Fangschuss

Folge: 1017 | 2. April 2017 | Sender: WDR | Regie: Buddy Giovinazzo
Bild: WDR/Martin Menke
So war der Tatort:

Sabotiert.

Denn ein besonderes Schmankerl im 31. Tatort mit Hauptkommissar Frank Thiel (Axel Prahl) und Professor Karl-Friedrich Boerne (Jan Josef Liefers) gibt es in der Pathologie zu entdecken: Verstehen Sie Spaß?-Moderator Guido Cantz hat sich während der Dreharbeiten auf den Seziertisch geschlichen und als Leiche mit Pupsen und anderen untoten Geräuschen für zusätzlichen Spaß am Set gesorgt.

Der pünktlich zur TV-Premiere von Fangschuss bekannt gegebene Gag ist aber auch fast schon das Aufregendste an diesem enttäuschenden Beitrag aus Westfalen: Die Drehbuchautoren Stefan Cantz und Jan Hinter, die als Erfinder der Tatort-Folgen aus Münster gelten, liefern einmal mehr nur noch das, was die Fans von Thiel und Boerne sehen wollen. Regisseur Buddy Giovinazzo (Rendezvous mit dem Tod) inszeniert eine seichte Mischung aus Krimi und Komödie, die kaum Spannung und wenig Originelles bietet und in der das routinierte Abspulen der mal mehr, oft weniger gelungenen Witzchen in eine hanebüchene Geschichte mündet.

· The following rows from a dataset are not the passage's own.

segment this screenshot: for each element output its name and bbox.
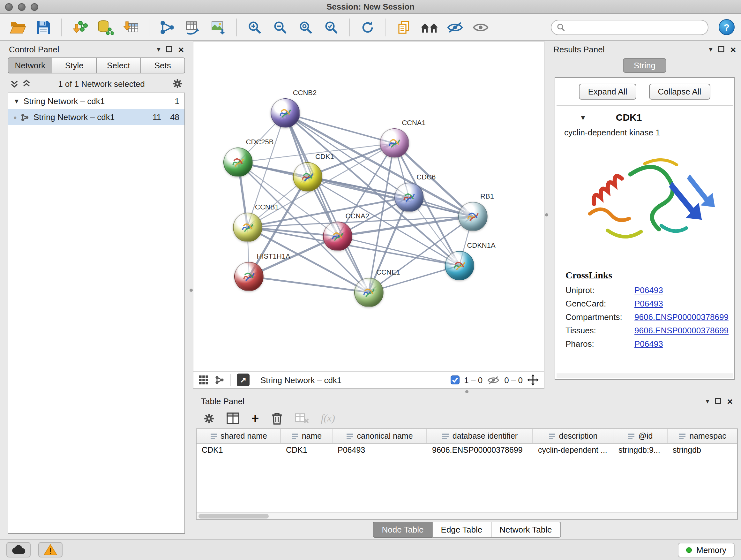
network-node-CCNB2[interactable] (271, 99, 300, 128)
import-network-file-button[interactable] (68, 16, 91, 38)
zoom-fit-button[interactable] (294, 16, 317, 38)
section-caret-icon[interactable]: ▼ (580, 113, 587, 121)
collapse-all-icon[interactable] (10, 79, 18, 88)
panel-float-icon[interactable] (166, 46, 172, 52)
column-header-database-identifier[interactable]: database identifier (427, 429, 533, 443)
network-node-CCNA2[interactable] (323, 222, 352, 251)
left-splitter[interactable] (189, 41, 193, 539)
column-options-icon[interactable] (346, 432, 354, 440)
help-button[interactable]: ? (719, 19, 735, 35)
column-header-namespac[interactable]: namespac (668, 429, 738, 443)
network-node-HIST1H1A[interactable] (234, 262, 264, 291)
expand-all-button[interactable]: Expand All (579, 84, 636, 100)
network-node-RB1[interactable] (458, 202, 487, 231)
zoom-selected-button[interactable] (320, 16, 343, 38)
column-options-icon[interactable] (291, 432, 299, 440)
column-options-icon[interactable] (628, 432, 635, 440)
hide-selected-button[interactable] (444, 16, 467, 38)
right-splitter[interactable] (544, 41, 548, 389)
memory-button[interactable]: Memory (678, 543, 735, 557)
network-edge[interactable] (249, 276, 368, 293)
selected-checkbox-icon[interactable] (451, 375, 460, 384)
tab-edge-table[interactable]: Edge Table (432, 521, 491, 537)
column-header-name[interactable]: name (281, 429, 333, 443)
tab-sets[interactable]: Sets (140, 57, 185, 73)
table-panel-splitter[interactable] (193, 389, 741, 394)
crosslink-value-link[interactable]: P06493 (634, 286, 663, 295)
table-cell[interactable]: stringdb (668, 444, 738, 457)
export-image-button[interactable] (207, 16, 230, 38)
tab-string[interactable]: String (623, 58, 666, 73)
panel-menu-icon[interactable]: ▾ (157, 46, 160, 53)
panel-float-icon[interactable] (715, 398, 721, 404)
birdseye-view-button[interactable]: ↗ (237, 374, 250, 386)
crosslink-value-link[interactable]: P06493 (634, 299, 663, 308)
tab-network-table[interactable]: Network Table (490, 521, 561, 537)
tab-network[interactable]: Network (8, 57, 53, 73)
network-row[interactable]: ● String Network – cdk1 11 48 (8, 109, 185, 125)
table-cell[interactable]: 9606.ENSP00000378699 (427, 444, 533, 457)
search-input[interactable] (569, 22, 703, 32)
trash-icon[interactable] (271, 412, 282, 425)
results-scrollbar[interactable] (556, 374, 733, 378)
columns-icon[interactable] (226, 413, 239, 424)
cloud-status-button[interactable] (6, 542, 30, 557)
gear-icon[interactable] (204, 413, 214, 424)
column-header-shared-name[interactable]: shared name (197, 429, 281, 443)
new-network-from-table-button[interactable] (181, 16, 204, 38)
warnings-button[interactable] (38, 542, 63, 557)
column-options-icon[interactable] (442, 432, 449, 440)
network-node-CCNA1[interactable] (380, 129, 409, 158)
crosslink-value-link[interactable]: 9606.ENSP00000378699 (634, 326, 729, 335)
open-session-button[interactable] (6, 16, 29, 38)
tab-select[interactable]: Select (96, 57, 141, 73)
clone-network-button[interactable] (393, 16, 415, 38)
column-options-icon[interactable] (548, 432, 556, 440)
minimize-window-button[interactable] (18, 3, 25, 11)
network-node-CDC6[interactable] (394, 182, 423, 212)
network-collection-row[interactable]: ▼ String Network – cdk1 1 (8, 93, 185, 109)
move-crosshair-icon[interactable] (527, 374, 539, 386)
show-all-button[interactable] (469, 16, 492, 38)
panel-close-icon[interactable]: × (727, 396, 733, 406)
tree-caret-icon[interactable]: ▼ (13, 98, 20, 105)
tab-node-table[interactable]: Node Table (373, 521, 432, 537)
new-network-button[interactable] (156, 16, 179, 38)
gear-icon[interactable] (172, 78, 183, 89)
table-cell[interactable]: P06493 (333, 444, 427, 457)
panel-menu-icon[interactable]: ▾ (709, 46, 712, 53)
table-cell[interactable]: cyclin-dependent ... (533, 444, 613, 457)
table-horizontal-scrollbar[interactable] (197, 512, 737, 519)
panel-close-icon[interactable]: × (178, 44, 184, 54)
toolbar-search[interactable] (551, 19, 709, 35)
table-row[interactable]: CDK1CDK1P064939606.ENSP00000378699cyclin… (197, 444, 737, 457)
zoom-out-button[interactable] (269, 16, 292, 38)
crosslink-value-link[interactable]: 9606.ENSP00000378699 (634, 312, 729, 322)
network-glyph-icon[interactable] (214, 375, 225, 385)
zoom-window-button[interactable] (30, 3, 38, 11)
first-neighbors-button[interactable] (418, 16, 441, 38)
panel-menu-icon[interactable]: ▾ (705, 397, 709, 405)
zoom-in-button[interactable] (243, 16, 266, 38)
network-node-CCNE1[interactable] (354, 277, 383, 307)
hidden-eye-icon[interactable] (487, 375, 500, 385)
import-network-database-button[interactable] (94, 16, 117, 38)
column-options-icon[interactable] (678, 432, 686, 440)
column-header--id[interactable]: @id (613, 429, 668, 443)
grid-view-icon[interactable] (199, 375, 209, 385)
add-column-icon[interactable]: + (252, 412, 259, 425)
network-canvas[interactable]: CCNB2CCNA1CDC25BCDK1CDC6RB1CCNB1CCNA2CDK… (193, 41, 544, 371)
import-table-file-button[interactable] (119, 16, 142, 38)
table-cell[interactable]: stringdb:9... (613, 444, 668, 457)
column-header-description[interactable]: description (533, 429, 613, 443)
network-node-CCNB1[interactable] (232, 212, 262, 242)
network-node-CDC25B[interactable] (224, 148, 253, 177)
tab-style[interactable]: Style (52, 57, 97, 73)
column-options-icon[interactable] (210, 432, 217, 440)
table-cell[interactable]: CDK1 (197, 444, 281, 457)
panel-close-icon[interactable]: × (730, 44, 736, 54)
network-node-CDK1[interactable] (293, 162, 322, 191)
crosslink-value-link[interactable]: P06493 (634, 339, 663, 349)
scrollbar-thumb[interactable] (199, 514, 269, 518)
network-edge[interactable] (285, 113, 368, 292)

Während man sich an die immergleichen Frotzeleien zwischen Boerne und Assistentin Silke "Alberich" Haller (Christine Urspruch) und das Reduzieren von Zwei-Szenen-Staatsanwältin Wilhelmine Klemm (Mechthild Großmann) auf ihre Nikotinsucht längst gewöhnt hat, tappen die Filmemacher diesmal auch von einer Klischeefalle in die nächste: Da gibt es die elitäre Jagdgesellschaft unter Leitung der renommierten Wissenschaftlerin Dr. Freya Freytag (Jeanette Hain, Scheinwelten), in der sich Möchtegern-Jäger Boerne natürlich pudelwohl fühlt, einen schwulen Friseur mit Neigung zum Tratschen und – wie so oft im Tatort – einen Journalisten mit zweifelhaften Methoden, der posthum noch die Vorurteilskeule von Nadeshda Krusenstern (Friederike Kempter) zu spüren bekommt.


KRUSENSTERN:
Die saufen aber auch zur Inspiration.


Journalist Jens Offergeld (Christian Maria Goebel, Schön ist anders) ist nicht das einzige Opfer in diesem Tatort, bei der die Suche nach dem Mörder zweitrangig ist: Einleitend stürzt IT-Experte Sebastian Sandberg in den Tod. Sebastian Sandberg, Freya Freytag, Jens Offergeld: Sogar die sprechenden Figurennamen in Fangschuss klingen wie aus dem Überraschungsei oder einer schlechten TKKG-Folge.

Und dann ist da noch Leila Wagner (Janina Fautz, Sonnenwende): Die sture Schulabbrecherin gibt vor, Thiels Tochter zu sein, trägt demonstrativ blaue Haare und wird dafür von einer Nonne schräg angeglotzt – viel dicker kann man kaum auftragen. Wer indes glaubt, der Kommissar bekäme von heute auf morgen Nachwuchs in die Geschichte geschrieben, glaubt wahrscheinlich auch an den Weihnachtsmann – und so entwickelt der Vaterschaftstest im Mittelteil bei weitem nicht den emotionalen Punch, den sich die Filmemacher wohl erhofft haben.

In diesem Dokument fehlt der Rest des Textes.